_Working data_
--
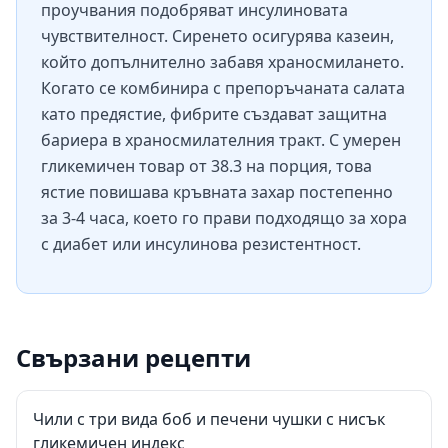
проучвания подобряват инсулиновата
чувствителност. Сиренето осигурява казеин,
който допълнително забавя храносмилането.
Когато се комбинира с препоръчаната салата
като предястие, фибрите създават защитна
бариера в храносмилателния тракт. С умерен
гликемичен товар от 38.3 на порция, това
ястие повишава кръвната захар постепенно
за 3-4 часа, което го прави подходящо за хора
с диабет или инсулинова резистентност.
Свързани рецепти
Чили с три вида боб и печени чушки с нисък
гликемичен индекс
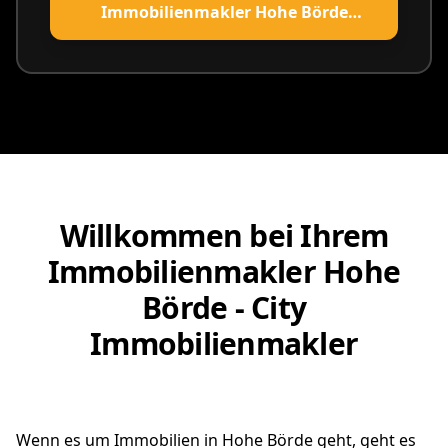
Immobilienmakler Hohe Börde
vereinbaren
Willkommen bei Ihrem
Immobilienmakler Hohe
Börde - City
Immobilienmakler
Wenn es um Immobilien in Hohe Börde geht, geht es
--
Give back the data exactly, with no images.

проучвания подобряват инсулиновата
чувствителност. Сиренето осигурява казеин,
който допълнително забавя храносмилането.
Когато се комбинира с препоръчаната салата
като предястие, фибрите създават защитна
бариера в храносмилателния тракт. С умерен
гликемичен товар от 38.3 на порция, това
ястие повишава кръвната захар постепенно
за 3-4 часа, което го прави подходящо за хора
с диабет или инсулинова резистентност.
Свързани рецепти
Чили с три вида боб и печени чушки с нисък
гликемичен индекс
Immobilienmakler Hohe Börde
vereinbaren
Willkommen bei Ihrem
Immobilienmakler Hohe
Börde - City
Immobilienmakler
Wenn es um Immobilien in Hohe Börde geht, geht es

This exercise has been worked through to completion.